Students will first learn about pyramids as part of geometry in 1 st grade. They will expand their learning in middle school and high school when they learn how to find the volume and surface area of a pyramid shape.

A **pyramid** is a **three dimensional** geometric shape (3D shape) made up of flat faces: a **base** and **triangular faces** which meet at a point called the **apex**.

Three main features of pyramids are, faces, vertices and edges:

- Face – a closed, flat surface.
- Edge – connects two faces.
- Vertex (pl. vertices) – a point where three or more edges meet.

You can label the vertices (corners) of a pyramid to identify certain edges or faces. Below is an example of a triangular pyramid where the letters A – D represent the 4 vertices of the pyramid.

Using this labeling, you can identify lengths such as the length AB :

You can also identify faces such as the face ADC :

A regular pyramid is when the base of a pyramid can be a different regular polygon, which results in different numbers of triangular faces that meet at the apex. This means the number of faces, edges and vertices can vary depending on the pyramid.

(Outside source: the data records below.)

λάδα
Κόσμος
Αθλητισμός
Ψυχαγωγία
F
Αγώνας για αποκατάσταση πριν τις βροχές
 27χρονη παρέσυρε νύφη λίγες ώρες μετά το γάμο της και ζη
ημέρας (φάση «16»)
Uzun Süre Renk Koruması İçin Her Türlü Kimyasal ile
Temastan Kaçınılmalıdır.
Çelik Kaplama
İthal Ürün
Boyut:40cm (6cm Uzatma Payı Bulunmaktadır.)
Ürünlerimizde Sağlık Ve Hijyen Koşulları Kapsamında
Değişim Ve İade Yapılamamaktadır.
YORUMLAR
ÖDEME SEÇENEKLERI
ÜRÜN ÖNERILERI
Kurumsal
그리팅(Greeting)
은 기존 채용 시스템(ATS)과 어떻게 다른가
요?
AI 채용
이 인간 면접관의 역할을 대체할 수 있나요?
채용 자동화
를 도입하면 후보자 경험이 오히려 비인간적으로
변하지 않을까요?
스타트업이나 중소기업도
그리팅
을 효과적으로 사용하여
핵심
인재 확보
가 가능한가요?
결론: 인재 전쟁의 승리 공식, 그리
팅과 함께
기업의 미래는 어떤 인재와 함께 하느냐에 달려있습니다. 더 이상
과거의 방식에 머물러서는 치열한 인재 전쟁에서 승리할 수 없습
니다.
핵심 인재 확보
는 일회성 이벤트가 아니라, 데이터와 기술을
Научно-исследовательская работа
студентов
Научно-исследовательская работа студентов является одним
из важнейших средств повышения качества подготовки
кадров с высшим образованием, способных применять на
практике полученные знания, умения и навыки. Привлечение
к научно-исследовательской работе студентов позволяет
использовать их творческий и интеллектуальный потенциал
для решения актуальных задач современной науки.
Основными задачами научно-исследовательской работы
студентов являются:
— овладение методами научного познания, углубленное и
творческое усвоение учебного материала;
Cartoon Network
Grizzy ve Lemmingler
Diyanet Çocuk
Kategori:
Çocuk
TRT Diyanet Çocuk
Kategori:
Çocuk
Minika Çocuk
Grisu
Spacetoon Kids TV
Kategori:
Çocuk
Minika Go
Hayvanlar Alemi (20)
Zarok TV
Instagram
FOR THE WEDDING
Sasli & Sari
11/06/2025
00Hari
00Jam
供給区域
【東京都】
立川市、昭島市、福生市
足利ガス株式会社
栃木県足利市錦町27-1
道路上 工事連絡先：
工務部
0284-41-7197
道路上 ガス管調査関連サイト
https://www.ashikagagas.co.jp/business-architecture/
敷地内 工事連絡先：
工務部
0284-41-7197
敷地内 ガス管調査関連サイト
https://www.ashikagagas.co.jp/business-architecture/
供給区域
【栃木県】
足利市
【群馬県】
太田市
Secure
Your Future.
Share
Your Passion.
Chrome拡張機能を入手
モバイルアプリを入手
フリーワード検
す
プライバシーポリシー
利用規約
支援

Let’s look at some examples of the types of pyramids:

Shape | Faces | Edges | Vertices |
---|---|---|---|

Triangular pyramid | 4
All triangular | 6 | 4 |

Square pyramid | 5
4 triangular 1 square | 8 | 5 |

Pentagonal pyramid | 6
5 triangular 1 pentagonal | 10 | 6 |

Hexagonal pyramid | 7
6 triangular 1 hexagonal | 12 | 7 |

Irregular pyramids are pyramids that have an irregular polygon as a base. For example, a rectangular pyramid is considered an irregular pyramid.

You can find real life examples of pyramids. Some of the most famous real life examples of pyramids include the Louvre, a museum in Paris or the Pyramids of Egypt.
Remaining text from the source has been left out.